Déborah Costes raconte dans son livre la réalité du travail du sexe, loin des stéréotypes et des jugements. "La première chose que j'ai compris à travers ce travail-là, c'est qu'on est énormément de travailleuses du sexe, de prostituées, tous les noms que l'on peut donner pour ce métier-là... et que les clients sont tout aussi nombreux, voire encore plus nombreux."

La jeune femme dénonce le tabou persistant entourant ce métier. "Il y a toute une hypocrisie et un silence autour de ce travail, alors qu'il est partout, dans tous les milieux." Elle pointe également les capacités d'entrepreneuses des travailleuses du sexe : 

On gère des entreprises seules, on doit se débrouiller seules, il n'y a pas d'école pour ça... On est marginalisées, réduites au silence.

Déborah Costes, travailleuse du sexe et autrice

 "Je voulais dire qu'on est là, qu'on existe et qu'on se débrouille seules, mais qu'on y arrive quand même."

Un récit sans filtre 

Dans son livre, Déborah Costes adopte un ton cru, parfois trash. Un choix assumé pour retranscrire fidèlement son expérience. "Quand j'ai commencé à écrire ce livre, c'était pour sortir du silence, étant donné que j'ai menti. J'étais dans le tabou pendant des années sur ce travail-là. Les mots sont sortis comme ça, de manière naturelle. Quand ça a eu vocation à devenir un livre, je voulais être au plus proche de la réalité, la raconter telle qu'elle est."

"Ces lois nous mettent en danger"

Déborah Costes ne mâche pas ses mots concernant la loi de 2016 censée protéger les prostituées. Selon elle, elle produit l’effet inverse : "Il a été démontré et dénoncé par les syndicats des travailleurs du sexe que les violences ont augmenté, que cette loi marginalise encore plus et met encore plus en danger les prostituées qui doivent encore plus se cacher."

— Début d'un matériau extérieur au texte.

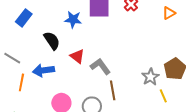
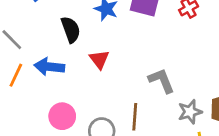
gray L-shape: (100, 66) -> (161, 81), moved

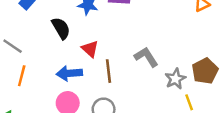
blue arrow: (49, 67) -> (69, 73), moved
brown line: (135, 117) -> (109, 71), moved

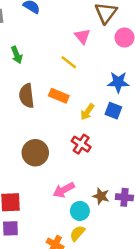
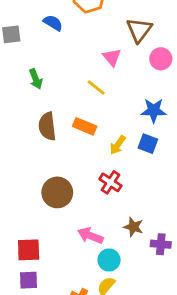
pink arrow: (64, 190) -> (90, 236), turned 50
brown star: (101, 196) -> (133, 227), moved

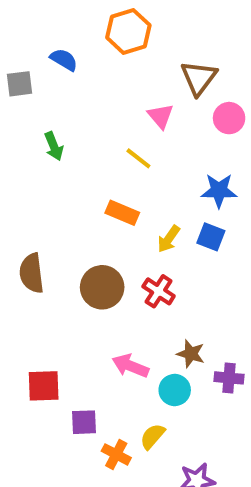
blue semicircle: (53, 23) -> (64, 60), moved
brown semicircle: (47, 126) -> (32, 273), moved
brown circle: (57, 192) -> (102, 287), moved
cyan circle: (109, 260) -> (175, 390), moved
purple square: (29, 280) -> (84, 422), moved

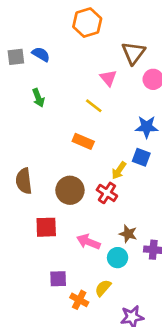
blue semicircle: (64, 60) -> (41, 54), moved
yellow arrow: (169, 239) -> (119, 170), moved
red square: (44, 386) -> (46, 227), moved

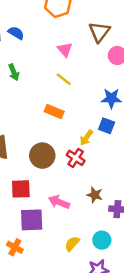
pink triangle: (108, 78) -> (65, 50), moved
cyan circle: (118, 258) -> (102, 240), moved
purple square: (58, 279) -> (32, 220), moved, size x1.5
orange cross: (79, 300) -> (15, 247), moved

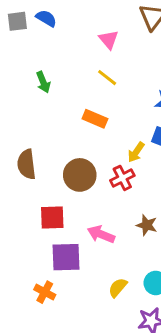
green arrow: (14, 72) -> (43, 82), moved
red cross: (76, 158) -> (122, 178), turned 30

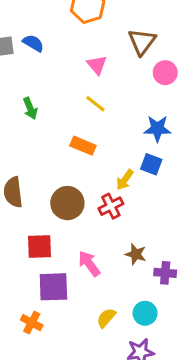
pink arrow: (101, 234) -> (89, 264), turned 32

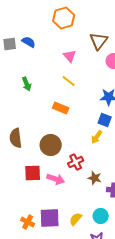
yellow arrow: (125, 180) -> (97, 137), moved
red cross: (111, 206) -> (76, 162), moved
pink arrow: (89, 264) -> (56, 179), moved, turned 144
purple square: (53, 287) -> (50, 218), moved

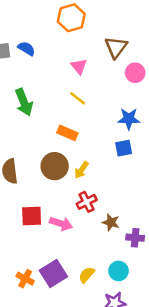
green arrow: (27, 84) -> (24, 102), size x1.5
blue square: (105, 120) -> (124, 148), turned -32
yellow arrow: (97, 137) -> (81, 170), moved
brown circle: (51, 145) -> (55, 166), moved
purple square: (50, 218) -> (53, 274), turned -30

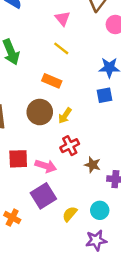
purple square: (53, 274) -> (43, 196), moved

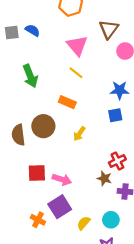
pink triangle: (63, 18) -> (77, 46), size x1.5
brown circle: (40, 112) -> (43, 126), moved
red cross: (70, 146) -> (117, 161), moved
orange cross: (12, 218) -> (38, 220), moved

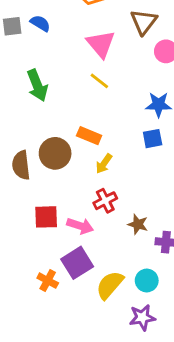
orange rectangle: (67, 102) -> (89, 136), moved
red cross: (117, 161) -> (105, 201), moved
yellow semicircle: (84, 223) -> (110, 285), size x1.5

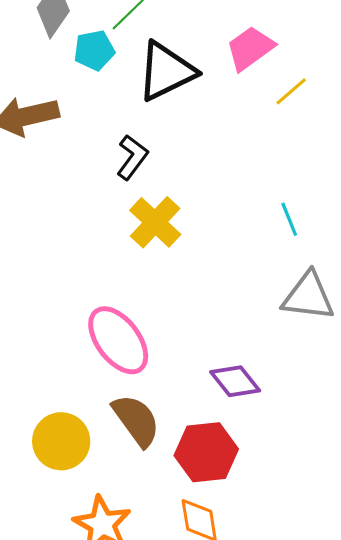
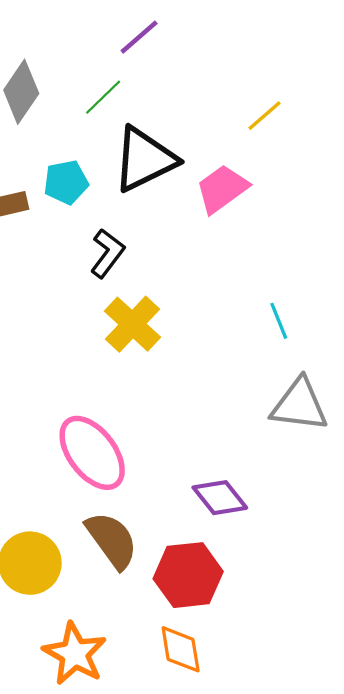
pink trapezoid: (250, 48) -> (222, 189), moved
cyan pentagon: (94, 50) -> (66, 182), moved
yellow line: (291, 91) -> (265, 116), moved

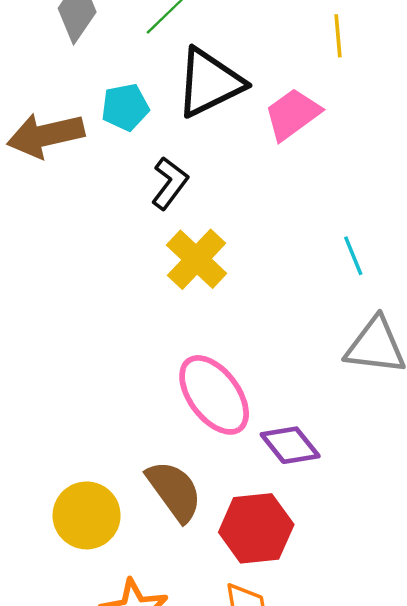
yellow line: (265, 116) -> (338, 36), turned -54
pink ellipse: (92, 453) -> (214, 395), moved

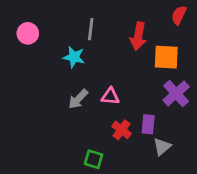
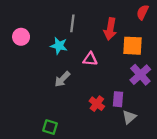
pink circle: (28, 33) -> (21, 37), moved
pink triangle: (110, 96) -> (90, 59), moved
green square: (94, 159) -> (50, 127), moved

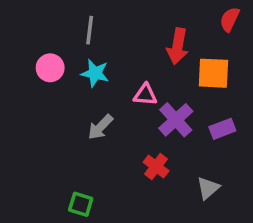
gray line: (72, 23) -> (90, 30), moved
pink circle: (21, 37) -> (50, 68), moved
purple cross: (140, 75) -> (176, 120), moved
purple rectangle: (118, 99) -> (222, 129), moved, turned 64

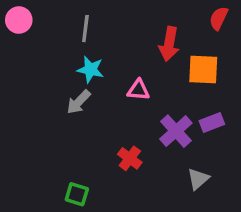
pink circle: (50, 68) -> (19, 20), moved
purple cross: (176, 120) -> (176, 131), moved
gray arrow: (100, 127) -> (79, 102), moved
red cross: (156, 166) -> (130, 158), moved

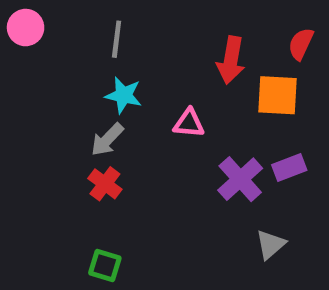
red semicircle: (219, 18) -> (301, 44), moved
red cross: (130, 158) -> (105, 184), moved

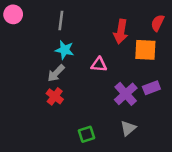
gray triangle: (271, 245) -> (128, 128), moved
green square: (105, 266) -> (87, 134), moved, turned -35

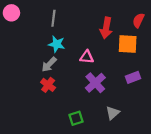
purple cross: (126, 94) -> (95, 83), moved

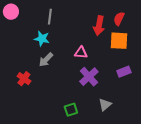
red semicircle: (138, 20) -> (119, 19), moved
cyan star: (57, 44) -> (42, 39), moved
red cross: (48, 85) -> (24, 79), moved

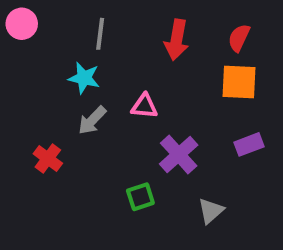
red arrow: (99, 26) -> (177, 40), moved
pink triangle: (81, 53) -> (144, 106), moved
green square: (71, 110) -> (140, 197), moved

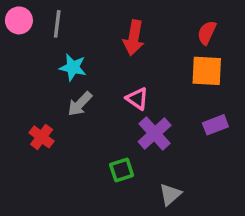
gray line: (100, 34) -> (57, 24), moved
red arrow: (177, 40) -> (134, 38), moved
pink triangle: (144, 106) -> (137, 99), moved, turned 30
gray triangle: (211, 211) -> (170, 194), moved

Elle critique notamment les dispositions relatives au proxénétisme : "La loi sur le proxénétisme est hyper délétère pour les travailleuses du sexe. N'importe qui peut être considéré comme notre proxénète : la personne qui nous loue un appartement peut refuser ou nous virer... À partir du moment où on partage n'importe quel gain de travailleur du sexe, on est considéré comme proxénète."

À travers "Reprendre Corps", Déborah Costes espère provoquer une réflexion et ouvrir le débat sur une réalité qu’elle juge omniprésente, mais trop souvent réduite au silence.